### AIM OF THE TASK
The finished copy must match the records exactly, except that it contains no pictures.

### MATERIAL FOR THIS EXERCISE
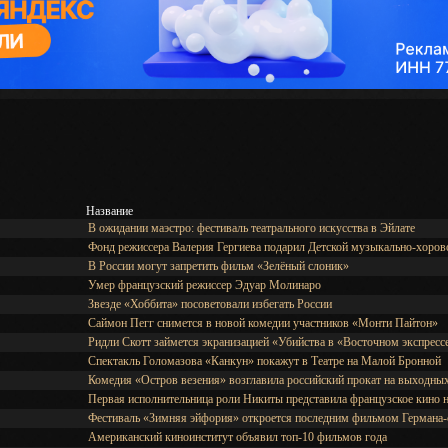
Название
В ожидании маэстро: фестиваль театрального искусства в Эйлате
Фонд режиссера Валерия Гергиева подарил Детской музыкально-хорово
В России могут запретить фильм «Зелёный слоник»
Умер французский режиссер Эдуар Молинаро
Звезде «Хоббита» посоветовали избегать России
Саймон Пегг снимется в новой комедии участников «Монти Пайтон»
Ридли Скотт займется экранизацией «Убийства в «Восточном экспресс
Спектакль Голомазова «Канкун» покажут в Театре на Малой Бронной
Комедия «Остров везения» возглавила российский прокат на выходны
Первая исполнительница роли Никиты представила французское кино н
Фестиваль «Зимняя эйфория» откроется последним фильмом Германа-с
Американский киноинститут объявил топ-10 фильмов года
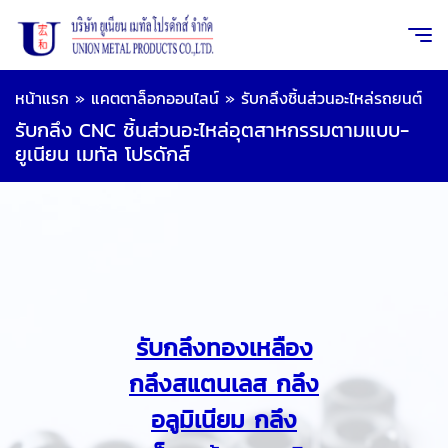
หน้าแรก
»
แคตตาล็อกออนไลน์
»
รับกลึงชิ้นส่วนอะไหล่รถยนต์
รับกลึง CNC ชิ้นส่วนอะไหล่อุตสาหกรรมตามแบบ-
ยูเนียน เมทัล โปรดักส์
รับกลึงทองเหลือง
กลึงสแตนเลส กลึง
อลูมิเนียม กลึง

### OUTPUT OF THE EXERCISE
Название
В ожидании маэстро: фестиваль театрального искусства в Эйлате
Фонд режиссера Валерия Гергиева подарил Детской музыкально-хорово
В России могут запретить фильм «Зелёный слоник»
Умер французский режиссер Эдуар Молинаро
Звезде «Хоббита» посоветовали избегать России
Саймон Пегг снимется в новой комедии участников «Монти Пайтон»
Ридли Скотт займется экранизацией «Убийства в «Восточном экспресс
Спектакль Голомазова «Канкун» покажут в Театре на Малой Бронной
Комедия «Остров везения» возглавила российский прокат на выходны
Первая исполнительница роли Никиты представила французское кино н
Фестиваль «Зимняя эйфория» откроется последним фильмом Германа-с
Американский киноинститут объявил топ-10 фильмов года
หน้าแรก
»
แคตตาล็อกออนไลน์
»
รับกลึงชิ้นส่วนอะไหล่รถยนต์
รับกลึง CNC ชิ้นส่วนอะไหล่อุตสาหกรรมตามแบบ-
ยูเนียน เมทัล โปรดักส์
รับกลึงทองเหลือง
กลึงสแตนเลส กลึง
อลูมิเนียม กลึง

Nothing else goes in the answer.